Luego llegaron las clases de literatura, y con ellas, una infinitud de conversaciones sobre estilos, contextos históricos, posiciones políticas. En cada encuentro, lo que aparecía es una sensibilidad particular, una intimidad que nos abstraía por momentos del tiempo y del espacio. De la literatura, saltamos al cine. Y allí también hay lectura, hay desciframiento y exigencia.
Mi juventud estuvo cruzada por libros, películas, música; pero lo importante era el desciframiento y la expectación. Sin temor puedo afirmar que la lectura no me hizo mejor persona, tampoco más culto. Mucho menos ilustrado. La lectura me hizo curioso, inquieto. Me aproximó a universos posibles más justos. Los libros no revelan verdades, proponen explicaciones. Y entre más explicaciones se encuentren más plural y democrática será una sociedad.
Revisando algunas noticias encuentro que los colombianos leemos en promedio 1.6 libros al año. ¡Alarmante! Pero no lo suficiente. Al repasar los resultados en pruebas lectoras solo el “5% de los jóvenes alcanzó el nivel mínimo en materia de competencias de lenguaje. Cuando nos comparamos a nivel internacional más del 47% de los estudiantes colombianos que presentaron la prueba no alcanzó el nivel mínimo en lectura”
Por esto, en enero de este año se reunieron en Cartagena los actores relacionados con el tema para encontrar una salida a los bajos índices de lectura.
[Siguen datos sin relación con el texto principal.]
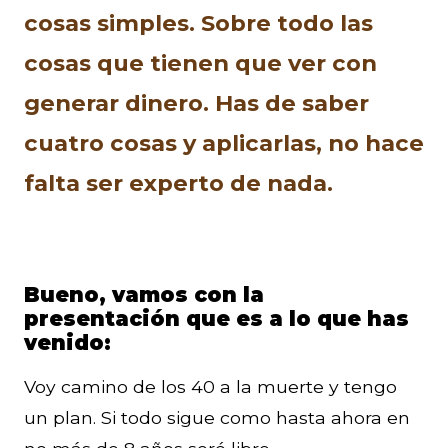
cosas simples. Sobre todo las
cosas que tienen que ver con
generar dinero. Has de saber
cuatro cosas y aplicarlas, no hace
falta ser experto de nada.
Bueno, vamos con la
presentación que es a lo que has
venido:
Voy camino de los 40 a la muerte y tengo
un plan. Si todo sigue como hasta ahora en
De allí sale el fortalecimiento del proyecto Plan Nacional de lectura, que pretende robustecer la lectura en niños y jóvenes. Interesante. Pero lo que pierden de vista son los datos de ONU que indican que “7.500.000 niños, niñas y jóvenes padecen de pobreza, 3.000.000 se encuentran en miseria, 2.000.000 han sido maltratados y 15.000 se encuentran en las calles”. ¿Cómo pensar en libros, lecturas y encuentros?
Y hay más: “1.500.000 niños y niñas menores de cinco años padecen algún grado de desnutrición. De cada 100 que ingresan a la educación básica primaria, sólo 60 terminan el grado quinto. Aproximadamente 2.400.000 niñas y niños cuya edad oscila entre 12 y 17 años no están escolarizados y sólo 47 de cada 100 ingresan a educación secundaria”.
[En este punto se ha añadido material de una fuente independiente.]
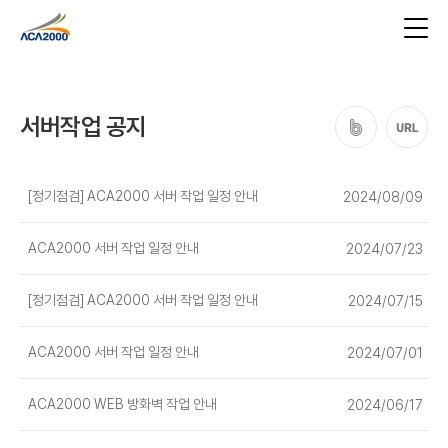
서버작업 공지
[정기점검] ACA2000 서버 작업 일정 안내
2024/08/09
ACA2000 서버 작업 일정 안내
2024/07/23
[정기점검] ACA2000 서버 작업 일정 안내
2024/07/15
ACA2000 서버 작업 일정 안내
2024/07/01
ACA2000 WEB 방화벽 작업 안내
2024/06/17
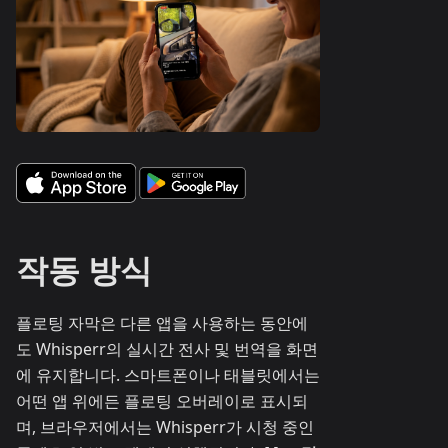
작동 방식
플로팅 자막은 다른 앱을 사용하는 동안에
도 Whisperr의 실시간 전사 및 번역을 화면
에 유지합니다. 스마트폰이나 태블릿에서는
어떤 앱 위에든 플로팅 오버레이로 표시되
며, 브라우저에서는 Whisperr가 시청 중인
Políticas y realidades: Contraste que invitan a reconocer que no basta con estrategias de lectura que incrementen el índice o la competencia. La lectura es una condición social, es un reflejo de la democracia; es un mapa en el que la vida cultural se hace y des-hace. Y debe ser prioritaria y urgente para todos los dirigentes.